◆ EXERCISE DETAILS ◆
Report each line of the entries that contains the word "system", copied in full.

◆ EXERCISE MATERIALS ◆
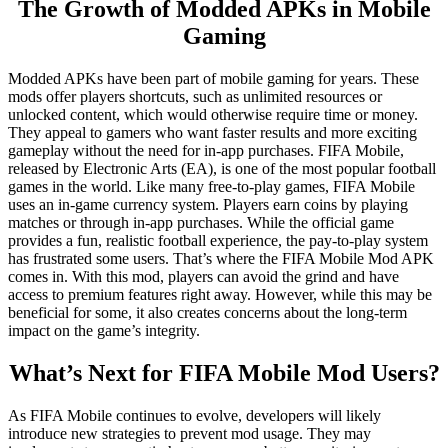
The Growth of Modded APKs in Mobile
Gaming
Modded APKs have been part of mobile gaming for years. These
mods offer players shortcuts, such as unlimited resources or
unlocked content, which would otherwise require time or money.
They appeal to gamers who want faster results and more exciting
gameplay without the need for in-app purchases. FIFA Mobile,
released by Electronic Arts (EA), is one of the most popular football
games in the world. Like many free-to-play games, FIFA Mobile
uses an in-game currency system. Players earn coins by playing
matches or through in-app purchases. While the official game
provides a fun, realistic football experience, the pay-to-play system
has frustrated some users. That’s where the FIFA Mobile Mod APK
comes in. With this mod, players can avoid the grind and have
access to premium features right away. However, while this may be
beneficial for some, it also creates concerns about the long-term
impact on the game’s integrity.
What’s Next for FIFA Mobile Mod Users?
As FIFA Mobile continues to evolve, developers will likely
introduce new strategies to prevent mod usage. They may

◆ YOUR RESPONSE ◆
uses an in-game currency system. Players earn coins by playing
provides a fun, realistic football experience, the pay-to-play system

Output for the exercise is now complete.